Sample Preparation & Gel Electrophoresis Troubleshooting

Electric currents, wires, leads, combs, leaks… so many opportunities for trouble. But we still use gels, because electrophoresis remains an effective way to separate proteins — so that the results of antibody-based immunodetection can be fairly unequivocal.

Click on the Sample Preparation & Gel Electrophoresis topics to read about the possible causes and remedies:

• No Bands or Gel Front
  
• Sample Doesn't Sink to the Bottom of the Well
  
• Sample Leaking Out of Well
  
• Bands Are Smeared Vertically
  
• Too Many Bands
  
• Gel Running Unusually Slowly
  
• Gel Running Unusually Fast
  
• Protein Bands Too Close Together (Not Completely Resolved)
  
• Leftmost and/or Rightmost Bands of the Gel are Distorted
  
• Bands Form Smiling Shapes

No Bands or Gel Front

Possible Cause	Remedy
Proteins have run off the gel	Decrease the amount of time the gel is run. Decrease the voltage. Ensure that the leads are in the correct orientation, as the electrophoresis leads to the power supply may be reversed, causing the gel to run upward. Increase the acrylamide percentage of the gel.
Not enough protein was loaded on the gel	Load more protein into each well.
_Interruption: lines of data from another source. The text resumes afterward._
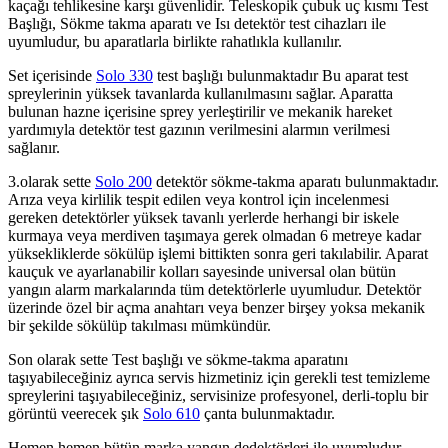
kaçağı tehlikesine karşı güvenlidir. Teleskopik çubuk uç kısmı Test
Başlığı, Sökme takma aparatı ve Isı detektör test cihazları ile
uyumludur, bu aparatlarla birlikte rahatlıkla kullanılır.
Set içerisinde
Solo 330
test başlığı bulunmaktadır Bu aparat test
spreylerinin yüksek tavanlarda kullanılmasını sağlar. Aparatta
bulunan hazne içerisine sprey yerleştirilir ve mekanik hareket
yardımıyla detektör test gazının verilmesini alarmın verilmesi
sağlanır.
3.olarak sette
Solo 200
detektör sökme-takma aparatı bulunmaktadır.
Arıza veya kirlilik tespit edilen veya kontrol için incelenmesi
gereken detektörler yüksek tavanlı yerlerde herhangi bir iskele
kurmaya veya merdiven taşımaya gerek olmadan 6 metreye kadar
yüksekliklerde sökülüp işlemi bittikten sonra geri takılabilir. Aparat
kauçuk ve ayarlanabilir kolları sayesinde universal olan bütün
yangın alarm markalarında tüm detektörlerle uyumludur. Detektör
üzerinde özel bir açma anahtarı veya benzer birşey yoksa mekanik
bir şekilde sökülüp takılması mümkündür.
Son olarak sette Test başlığı ve sökme-takma aparatını
taşıyabileceğiniz ayrıca servis hizmetiniz için gerekli test temizleme
spreylerini taşıyabileceğiniz, servisinize profesyonel, derli-toplu bir
görüntü veerecek şık
Solo 610
çanta bulunmaktadır.
Hemen hemen bütün marka yangın dedektörleri ile uyumludur.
Ensure that the protein concentration of each sample is accurate.
Sample has diffused away from the well prior to applying power	Decrease the time between loading the first well of the gel and beginning electrophoresis. If necessary, run fewer gels and/or fewer lanes at once.
Not enough SDS in the sample	Without adequate SDS, the proteins are not negatively charged and will not travel through the cell. Ensure adequate SDS concentration.

Sample Doesn't Sink to the Bottom of the Well

Possible Cause	Remedy
Not enough glycerol in sample	Increase glycerol concentration.
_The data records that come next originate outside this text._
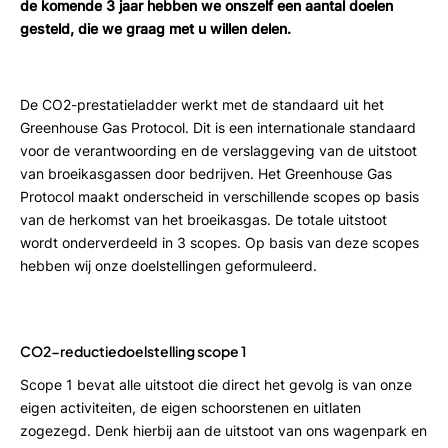
de komende 3 jaar hebben we onszelf een aantal doelen
gesteld, die we graag met u willen delen.
De CO2-prestatieladder werkt met de standaard uit het
Greenhouse Gas Protocol. Dit is een internationale standaard
voor de verantwoording en de verslaggeving van de uitstoot
van broeikasgassen door bedrijven. Het Greenhouse Gas
Protocol maakt onderscheid in verschillende scopes op basis
van de herkomst van het broeikasgas. De totale uitstoot
wordt onderverdeeld in 3 scopes. Op basis van deze scopes
hebben wij onze doelstellingen geformuleerd.
CO2-reductiedoelstelling scope 1
Scope 1 bevat alle uitstoot die direct het gevolg is van onze
eigen activiteiten, de eigen schoorstenen en uitlaten
zogezegd. Denk hierbij aan de uitstoot van ons wagenpark en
Sample Leaking Out of Well

Possible Cause	Remedy
Wells damaged during comb removal	Remove gel comb carefully to avoid disruption of the wells. Rinse wells gently with electrophoresis buffer prior to sample loading to detect damaged wells.
Wells damaged during sample loading	Load sample carefully, ensuring that pipette tip does not touch the bottom or sides of the wells.

Bands are Smeared Vertically

Possible Cause	Remedy
Incomplete protein solubility blocks proteins from entering the gel	Ensure adequate sonication/homogenization and centrifugation during cell lysate preparation to remove particulate matter.
Protein degradation	Add/increase concentration of protease/phosphatase inhibitors during cell lysate preparation. Avoid repeated freeze/thaw cycles of cell lysate and Western blot samples.
Too much protein loaded Effect of loading too much protein on SDS-PAGE (rightmost lane)	Decrease the amount of protein loaded per well. Ensure accurate protein concentration of sample.
Gel run too fast	Increase gel run time.
Poor quality or old gel	Use a fresh gel.

Too Many Bands

Possible Cause	Remedy
Protein degradation	Add/increase concentration of protease/phosphatase inhibitors during cell lysate preparation. Avoid repeated freeze/thaw cycles of cell lysate and Western blot samples.
Protein aggregation	Ensure adequate DTT concentration, which reduces disulfide bonds. Heat Western blot samples in water bath prior to loading onto gel.

Gel Running Unusually Slowly

Possible Cause	Remedy
Buffers too concentrated	Dilute buffers.
Current too low	Increase voltage of gel apparatus.

Gel Running Unusually Fast

Possible Cause	Remedy
Buffers too dilute	Concentrate buffers.
Current too high	Decrease voltage of gel apparatus.

Protein Bands Too Close Together (Not Completely Resolved)

Possible Cause	Remedy
Insufficient run time	Run gel for longer period of time.
Incorrect gel pore size	Use a gradient gel (higher acrylamide percentage on bottom than top) that will adequately resolve a broader size range of proteins.

Leftmost and/or Rightmost Bands of the Gel are Distorted

Possible Cause	Remedy
Edge effects	Do not leave empty wells. Load wells not being used with a small amount of protein to prevent edge effects on neighboring lanes.

Bands Form Smiling Shapes

Possible Cause	Remedy
Excessive heat Gel run is “smiling.” This is caused by too high a voltage. Also, target bands are bleached, caused by using the detection reagent at too high of a concentration.	Run gel at a lower voltage for longer time. Use chilled buffers and run gel in a cold room or packed on ice.